Michael Rossman, for many

**************************************************************************

Dear Friends --

To many of you, this text will arrive in the mail in a few days, along
with some relevant enclosures.

Some updates and emendations to it:

- KPFA in Berkeley and KPFK in LA will broadcast the first (planned)
segment of the memorial live; they're still deciding about the second.

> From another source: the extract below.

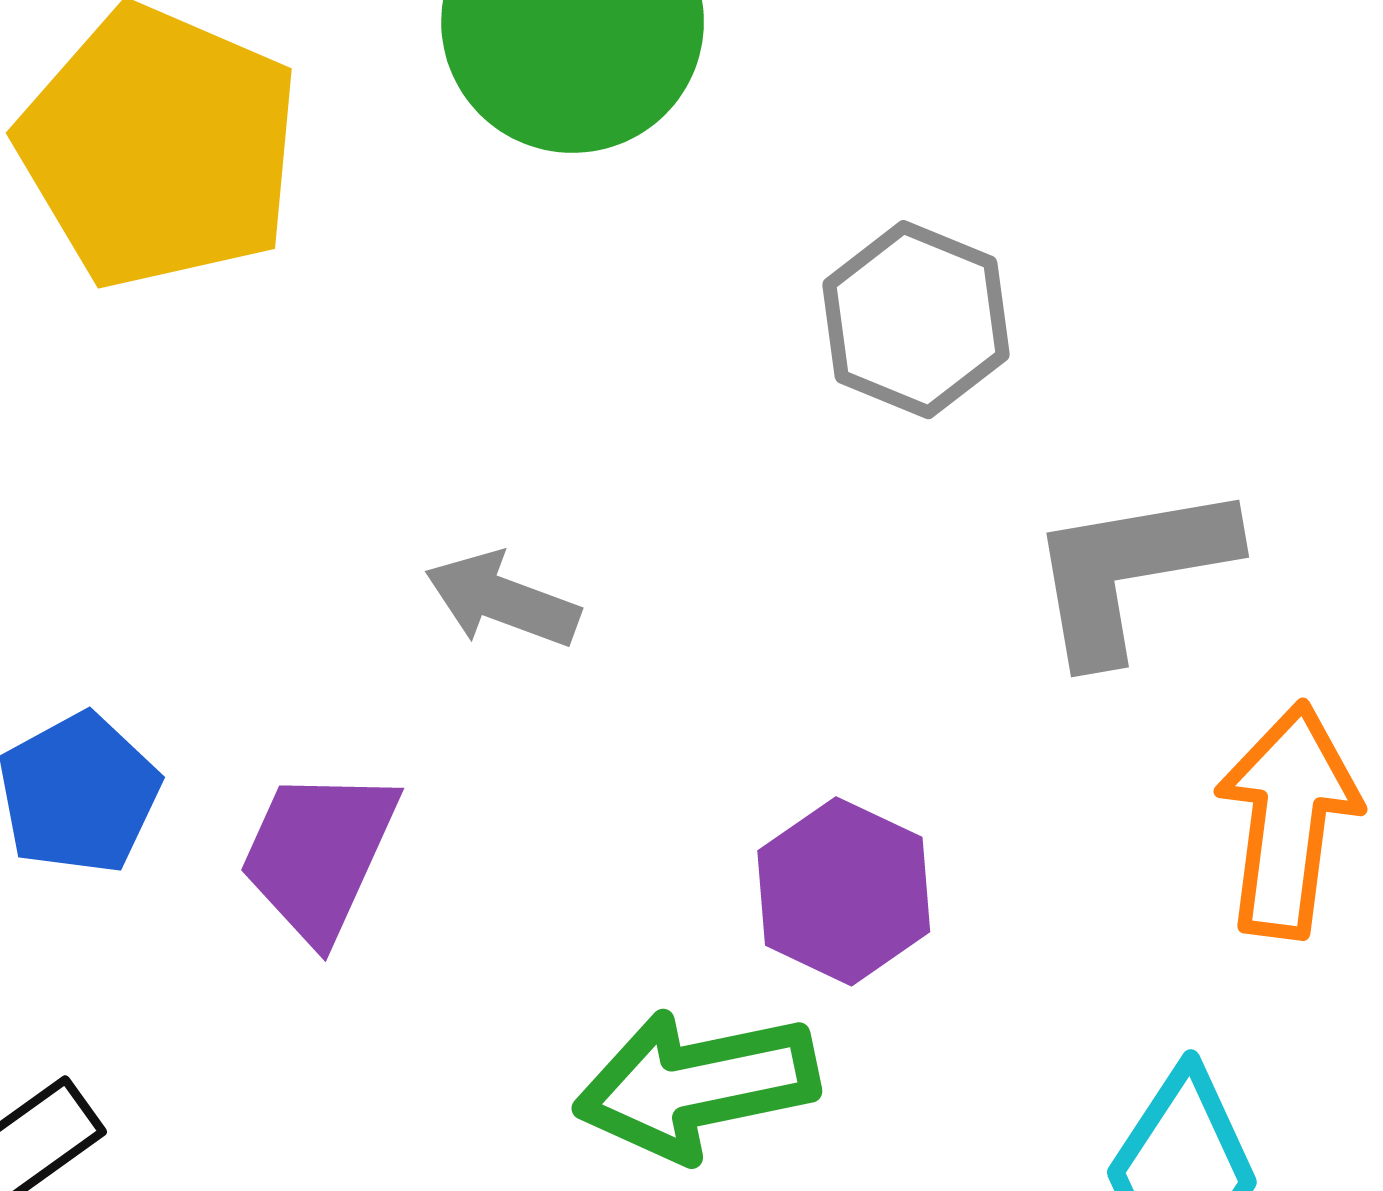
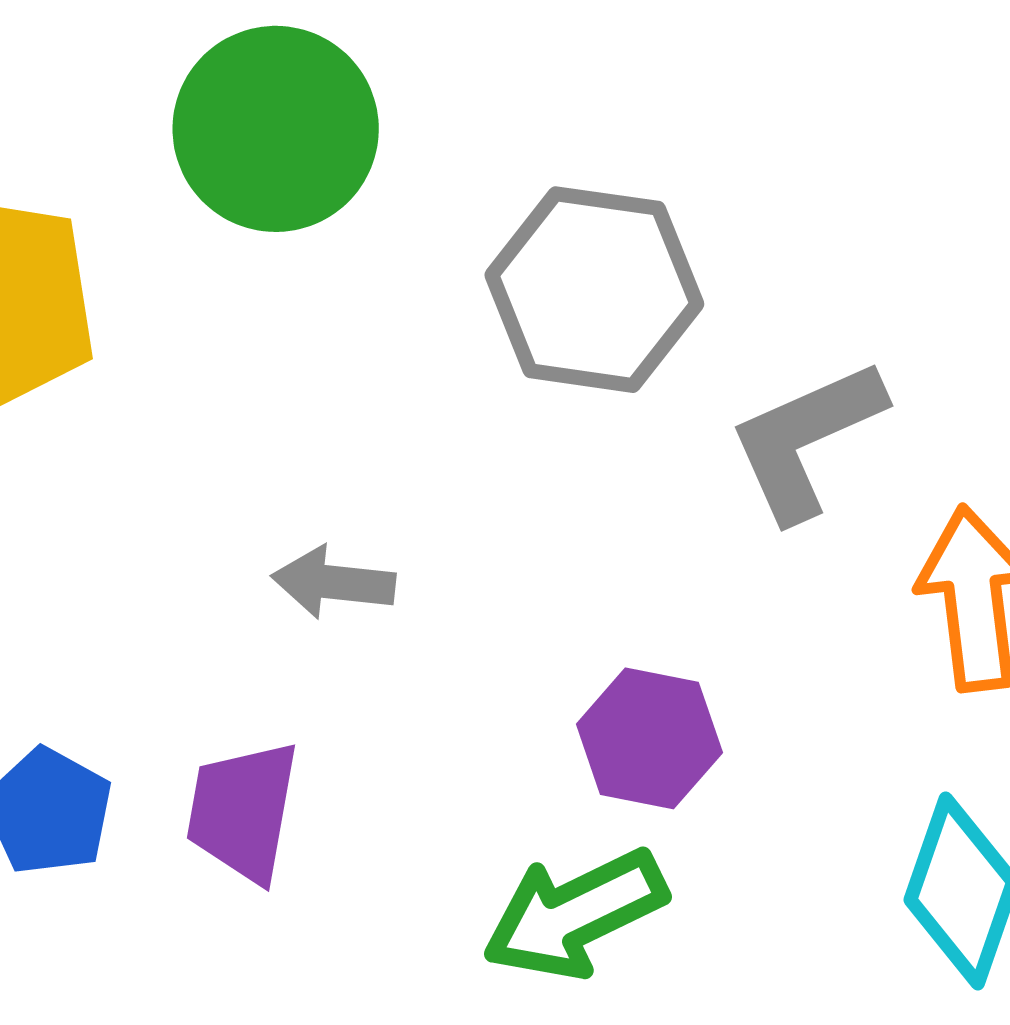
gray hexagon: (916, 320) -> (594, 290), size x1.4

- Jack and Barbara would appreciate leads/targets for the Savio Family
Fund drive.

- Re gatherings for FSM people: Folks coming from afar may well
prefer Saturday night and be unable to stay for Sunday gatherings, as
may many local folks; the problem is how to communicate them. I'll
post whatever is known about both on my answering-machine, for what
that's worth; but the problem is how to know (and coordinate) what's
happening. So here's my proposal: If you or someone you know is
willing to host a gathering, email the details of time/place/capacity
to me with the header "potential gathering place"; I'll concatenate all
such messages and send the bunch to each sender; the potential hosts
will communicate among themselves, decide what's happening, and tell
me; I'll put the info on my machine and inform others as I can. If you
or others you know will be here and would like to know about
gatherings, email me to ask with the header "where gatherings?"; I'll
either concatenate these messages and pass them to the host(s) to
answer, or do so myself in a group message two days before the event.
(I'll try, but cannot promise, to post the info to the whole FSM email
list, 155 people.) If each of you on email will contact a few friends
who aren't, whether or not you're coming or are interested in such
gatherings, the word will get around fairly well.

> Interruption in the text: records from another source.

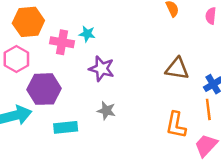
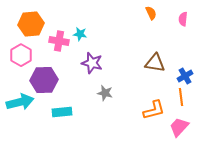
gray star: (106, 111) -> (105, 93), moved
orange L-shape: (176, 125) -> (154, 110), turned -115

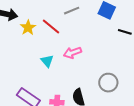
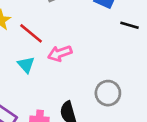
red line: (51, 26) -> (31, 33), moved

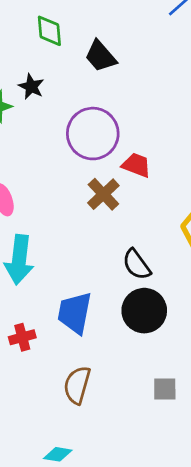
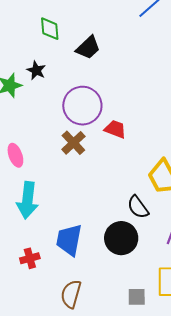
black trapezoid: (100, 56) -> (88, 48), turned -92
brown cross: (103, 194) -> (73, 143), moved
black semicircle: (137, 264) -> (138, 207), moved

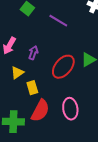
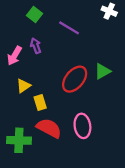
purple arrow: (33, 53) -> (36, 46), moved, turned -40
red semicircle: (40, 111) -> (49, 128), turned -90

- The note about the FSM mailing-list neglects a vital subject. The
list is available to any of the 1200 people on it; 150 have requested
it so far. Any of them may send vital news, crank manifestos, worthy
proposals, fund-pitches, and poems to us all. I trust that its uses
will be more interesting than annoying; expect that they will be
sparse; and hope to facilitate its constructive employment. I myself
would like to use it to tell people about the political poster archive
I've been working on for twenty years. I'd like to advertise its
11,000 posters, slide-sets, and coming CD-ROMs as a resource; and to
ask people to send me any posters they can, to extend the archive's
sparse coverage of past and present movements. Thirty years on, we're
a bunch of interesting people; I know there are a good many others
among us with concerns as peculiar and reasons as pertinent as mine, to
offer to and ask of us all. The trouble is, it costs $450 to send a
one-sheet enclosure to the whole list (and not greatly less with a
nonprofit permit.) So I propose this: People who want to mail to the
mailing-list, and hope for partners to share the cost, may send brief
descriptions of their proposed mailings, including the time-frames
desired or tolerable, to FSM Mailinglist Cooperation at my street
address, or with this header to my e-mail. After I coordinate a shared
mailing, I will continue as the central to connect people who want to
cooperate in this way. (They will of course be enabled to choose with
whom.) As this proposal is circulating now only among the 150 of us
with known e-mail addresses, and can't be circulated to the whole list
until another mass-mailing occurs, whatever you can do to make it more
widely known among us would be welcome. About offering it to
strangers, I'm not so sure; my instinct is to shield us from arbitrary
exploitive bombardment. Now that the list's public among us, its use
is uncontrollable. All I can say is, choose the company you keep.